LinuxLists.cc - [RFC PATCH 4/9] mm: Introduce vm

2019-05-31 23:34:05

Subject: [RFC PATCH 4/9] mm: Introduce vm_ops->mprotect()

SGX will use the mprotect() hook to prevent userspace from circumventing
various security checks, i.e. Linux Security Modules.

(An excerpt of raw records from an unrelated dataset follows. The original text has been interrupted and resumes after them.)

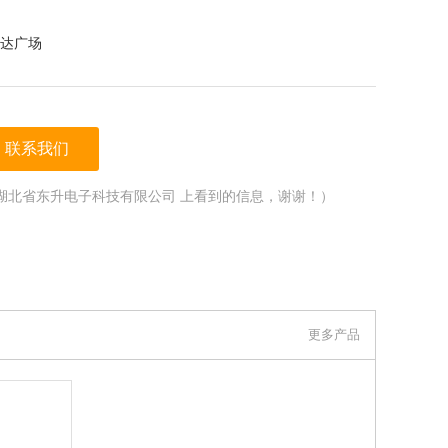
达广场
联系我们
湖北省东升电子科技有限公司 上看到的信息，谢谢！）
更多产品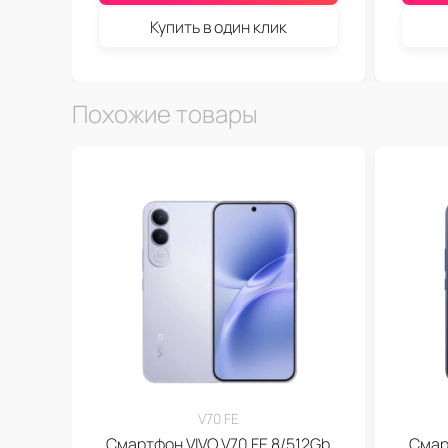
Купить в один клик
Похожие товары
V70 FE
Смартфон VIVO V70 FE 8/512Gb
Смар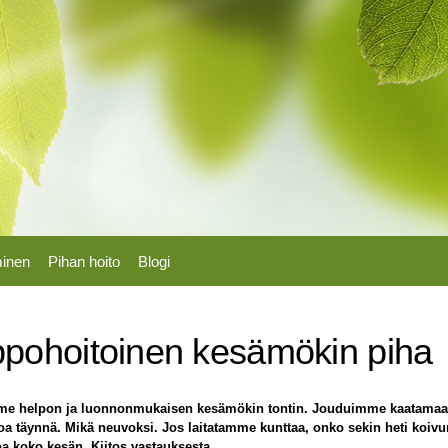
Hyppää
pääsisältöön
minen
Pihan hoito
Blogi
ppohoitoinen kesämökin piha
e helpon ja luonnonmukaisen kesämökin tontin. Jouduimme kaatamaan k
a täynnä. Mikä neuvoksi. Jos laitatamme kunttaa, onko sekin heti koivu
oa koko kesän. Kiitos vastauksesta.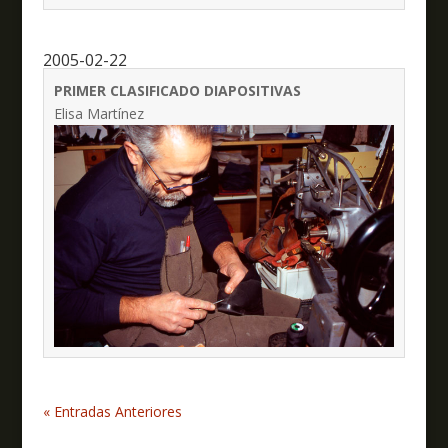
2005-02-22
PRIMER CLASIFICADO DIAPOSITIVAS
Elisa Martínez
« Entradas Anteriores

Enclaves are built by copying data from normal memory into the Enclave
Page Cache (EPC). Due to the nature of SGX, the EPC is represented by a
single file that must be MAP_SHARED, i.e. mprotect() only ever sees a
single MAP_SHARED vm_file. Furthermore, all enclaves will need read,
write and execute pages in the EPC.

As a result, LSM policies cannot be meaningfully applied, e.g. an LSM
can deny access to the EPC as a whole, but can't deny PROT_EXEC on page
that originated in a non-EXECUTE file (which is long gone by the time
mprotect() is called).

By hooking mprotect(), SGX can make explicit LSM upcalls while an
enclave is being built, i.e. when the kernel has a handle to origin of
each enclave page, and enforce the result of the LSM policy whenever
userspace maps the enclave page in the future.

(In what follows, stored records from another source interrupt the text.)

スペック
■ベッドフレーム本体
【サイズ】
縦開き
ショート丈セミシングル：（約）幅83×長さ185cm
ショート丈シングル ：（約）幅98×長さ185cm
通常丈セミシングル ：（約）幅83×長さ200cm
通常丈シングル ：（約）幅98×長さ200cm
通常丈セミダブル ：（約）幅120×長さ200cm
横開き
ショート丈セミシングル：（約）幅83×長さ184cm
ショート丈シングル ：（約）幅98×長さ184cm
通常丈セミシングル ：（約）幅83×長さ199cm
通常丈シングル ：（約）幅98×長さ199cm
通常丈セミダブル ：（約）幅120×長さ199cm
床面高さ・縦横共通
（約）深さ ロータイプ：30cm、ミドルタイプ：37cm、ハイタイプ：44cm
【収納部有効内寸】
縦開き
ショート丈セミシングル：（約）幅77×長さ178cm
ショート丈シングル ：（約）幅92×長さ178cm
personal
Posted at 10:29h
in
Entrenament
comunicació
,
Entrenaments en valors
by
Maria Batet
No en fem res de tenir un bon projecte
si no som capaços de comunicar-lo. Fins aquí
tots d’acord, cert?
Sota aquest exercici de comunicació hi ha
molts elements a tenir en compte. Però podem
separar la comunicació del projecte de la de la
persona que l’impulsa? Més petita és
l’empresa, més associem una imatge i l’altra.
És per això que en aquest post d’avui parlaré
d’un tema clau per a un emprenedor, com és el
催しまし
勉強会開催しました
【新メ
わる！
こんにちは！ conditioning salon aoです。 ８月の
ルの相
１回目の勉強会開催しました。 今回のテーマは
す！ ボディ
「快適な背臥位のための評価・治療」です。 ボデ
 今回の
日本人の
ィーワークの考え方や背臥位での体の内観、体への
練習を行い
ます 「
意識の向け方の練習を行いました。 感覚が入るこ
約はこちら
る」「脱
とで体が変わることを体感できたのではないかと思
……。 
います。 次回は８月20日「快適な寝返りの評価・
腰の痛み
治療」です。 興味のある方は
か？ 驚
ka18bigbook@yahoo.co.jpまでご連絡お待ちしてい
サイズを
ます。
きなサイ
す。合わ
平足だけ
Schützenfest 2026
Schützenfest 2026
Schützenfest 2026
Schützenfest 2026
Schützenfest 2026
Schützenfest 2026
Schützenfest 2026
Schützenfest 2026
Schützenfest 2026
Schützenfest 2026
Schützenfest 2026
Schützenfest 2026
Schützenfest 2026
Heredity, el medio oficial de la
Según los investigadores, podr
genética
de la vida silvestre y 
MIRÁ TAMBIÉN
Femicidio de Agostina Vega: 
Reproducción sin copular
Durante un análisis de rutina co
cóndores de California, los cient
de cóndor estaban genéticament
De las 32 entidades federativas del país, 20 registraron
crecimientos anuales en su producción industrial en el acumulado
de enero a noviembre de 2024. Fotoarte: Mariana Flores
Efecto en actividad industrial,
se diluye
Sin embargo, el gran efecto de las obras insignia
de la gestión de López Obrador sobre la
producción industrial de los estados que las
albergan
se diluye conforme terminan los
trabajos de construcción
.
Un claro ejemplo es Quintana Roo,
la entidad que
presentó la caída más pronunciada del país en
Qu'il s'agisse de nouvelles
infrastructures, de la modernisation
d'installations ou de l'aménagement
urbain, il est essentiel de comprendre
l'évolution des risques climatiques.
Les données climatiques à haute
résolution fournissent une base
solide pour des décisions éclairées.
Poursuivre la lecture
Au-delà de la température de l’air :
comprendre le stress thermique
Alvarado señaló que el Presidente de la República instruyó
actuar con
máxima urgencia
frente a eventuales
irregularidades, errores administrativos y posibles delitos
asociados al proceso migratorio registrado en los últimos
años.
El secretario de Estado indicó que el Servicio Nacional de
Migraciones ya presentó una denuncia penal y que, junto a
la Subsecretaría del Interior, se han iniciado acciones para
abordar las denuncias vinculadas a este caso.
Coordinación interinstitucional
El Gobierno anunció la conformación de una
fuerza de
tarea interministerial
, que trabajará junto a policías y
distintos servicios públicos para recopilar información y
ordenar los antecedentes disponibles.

Alternatively, SGX could play games with MAY_{READ,WRITE,EXEC}, but
that approach is quite ugly, e.g. would require userspace to call an
SGX ioctl() prior to using mprotect() to extend a page's protections.

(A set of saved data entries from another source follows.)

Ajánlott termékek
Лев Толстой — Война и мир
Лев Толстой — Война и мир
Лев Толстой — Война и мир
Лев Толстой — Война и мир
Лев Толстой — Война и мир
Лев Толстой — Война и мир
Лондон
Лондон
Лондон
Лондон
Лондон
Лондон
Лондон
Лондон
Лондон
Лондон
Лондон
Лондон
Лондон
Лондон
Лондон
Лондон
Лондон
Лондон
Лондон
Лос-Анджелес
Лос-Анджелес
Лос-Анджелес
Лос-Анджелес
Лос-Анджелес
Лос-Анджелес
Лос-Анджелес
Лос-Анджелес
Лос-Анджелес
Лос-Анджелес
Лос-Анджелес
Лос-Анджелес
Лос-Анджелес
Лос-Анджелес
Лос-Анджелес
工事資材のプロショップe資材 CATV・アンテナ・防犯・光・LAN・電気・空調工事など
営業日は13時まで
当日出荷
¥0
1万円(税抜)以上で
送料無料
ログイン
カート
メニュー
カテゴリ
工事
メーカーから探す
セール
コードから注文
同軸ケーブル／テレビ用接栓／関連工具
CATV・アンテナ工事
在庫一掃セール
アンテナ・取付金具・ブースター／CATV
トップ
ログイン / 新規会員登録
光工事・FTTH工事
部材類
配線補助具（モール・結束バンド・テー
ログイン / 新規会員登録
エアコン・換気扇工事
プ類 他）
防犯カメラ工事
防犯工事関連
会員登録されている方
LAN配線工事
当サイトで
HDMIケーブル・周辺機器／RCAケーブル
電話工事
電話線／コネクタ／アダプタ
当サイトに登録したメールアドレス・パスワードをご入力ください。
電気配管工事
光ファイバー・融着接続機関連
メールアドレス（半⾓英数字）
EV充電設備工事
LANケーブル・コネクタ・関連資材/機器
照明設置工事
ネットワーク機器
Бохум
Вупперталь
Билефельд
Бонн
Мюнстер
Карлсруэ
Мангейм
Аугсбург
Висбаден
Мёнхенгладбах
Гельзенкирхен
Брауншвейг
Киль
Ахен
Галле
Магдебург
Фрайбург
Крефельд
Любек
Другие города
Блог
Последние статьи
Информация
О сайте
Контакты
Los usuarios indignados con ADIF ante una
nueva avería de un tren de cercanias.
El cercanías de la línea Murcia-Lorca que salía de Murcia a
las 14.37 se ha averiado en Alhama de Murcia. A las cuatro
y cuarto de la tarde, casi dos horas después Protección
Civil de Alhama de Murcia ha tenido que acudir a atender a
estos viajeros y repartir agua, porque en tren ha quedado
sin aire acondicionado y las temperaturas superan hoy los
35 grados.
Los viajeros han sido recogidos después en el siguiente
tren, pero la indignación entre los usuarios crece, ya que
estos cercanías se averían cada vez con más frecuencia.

Signed-off-by: Sean Christopherson <[email protected]>
---
include/linux/mm.h | 2 ++
mm/mprotect.c | 15 +++++++++++----
2 files changed, 13 insertions(+), 4 deletions(-)

diff --git a/include/linux/mm.h b/include/linux/mm.h
index 0e8834ac32b7..50a42364a885 100644
--- a/include/linux/mm.h
+++ b/include/linux/mm.h
@@ -458,6 +458,8 @@ struct vm_operations_struct {
void (*close)(struct vm_area_struct * area);
int (*split)(struct vm_area_struct * area, unsigned long addr);
int (*mremap)(struct vm_area_struct * area);
+ int (*mprotect)(struct vm_area_struct * area, unsigned long start,
+ unsigned long end, unsigned long prot);
vm_fault_t (*fault)(struct vm_fault *vmf);
vm_fault_t (*huge_fault)(struct vm_fault *vmf,
enum page_entry_size pe_size);
diff --git a/mm/mprotect.c b/mm/mprotect.c
index bf38dfbbb4b4..e466ca5e4fe0 100644
--- a/mm/mprotect.c
+++ b/mm/mprotect.c
@@ -547,13 +547,20 @@ static int do_mprotect_pkey(unsigned long start, size_t len,
goto out;
}

- error = security_file_mprotect(vma, reqprot, prot);
- if (error)
- goto out;
-
tmp = vma->vm_end;
if (tmp > end)
tmp = end;
+
+ if (vma->vm_ops && vma->vm_ops->mprotect) {
+ error = vma->vm_ops->mprotect(vma, nstart, tmp, prot);
+ if (error)
+ goto out;
+ }
+
+ error = security_file_mprotect(vma, reqprot, prot);
+ if (error)
+ goto out;
+
error = mprotect_fixup(vma, &prev, nstart, tmp, newflags);
if (error)
goto out;
--
2.21.0

2019-06-03 07:13:26

by Xing, Cedric

[permalink] [raw]

Subject: RE: [RFC PATCH 4/9] mm: Introduce vm_ops->mprotect()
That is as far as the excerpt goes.